3) ALORS QU'une clause pénale ne peut être appliquée hors des circonstances prévues par la convention; qu'en sanctionnant la notification tardive par lettre recommandée de la défaillance de la condition par la condamnation de M. [C] au paiement de la somme prévue par la clause pénale, quand cette clause ne sanctionnait que le refus de réitérer la vente dont les conditions suspensives étaient réalisées (promesse, p. 37 et 38), la cour d'appel a violé l'article 1134 du code civil, ensemble l'article 1147 du même code, dans leurs rédactions applicables à l'espèce.
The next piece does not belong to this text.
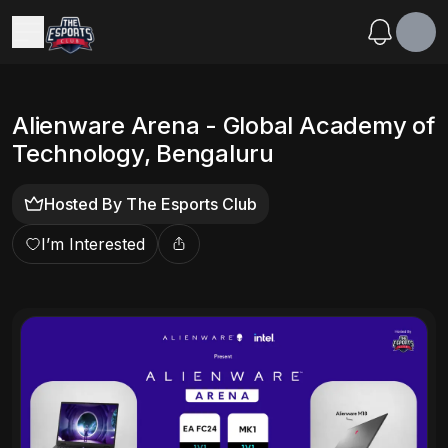
Alienware Arena - Global Academy of
Technology, Bengaluru
Hosted By
The Esports Club
I’m Interested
4) ALORS QUE les conventions sur la preuve ne peuvent établir au profit de l'une des parties une présomption irréfragable ; qu'en jugeant que la condition devait être réputée accomplie, et l'acquéreur sanctionné par le jeu de la clause pénale, au seul motif que les formes et modalités de notification de la défaillance de la condition n'avaient pas été respectées, tout en constatant qu'il était « établi» qu'au jour de l'expiration du délai de réalisation de la condition suspensive d'obtention du prêt, M. [C] s'était vu opposé trois refus de prêt, par des établissements de crédit, qu'il avait notifiés au conseil de la venderesse (arrêt, p. 6, al. 1er), la cour d'appel a attaché à l'absence de lettre recommandée AR dans les délais une présomption irréfragable de réalisation de la condition suspensive et ainsi violé l'article 1134 du code civil, ensemble l'article 1353 du même code, dans leurs rédactions applicables à l'espèce.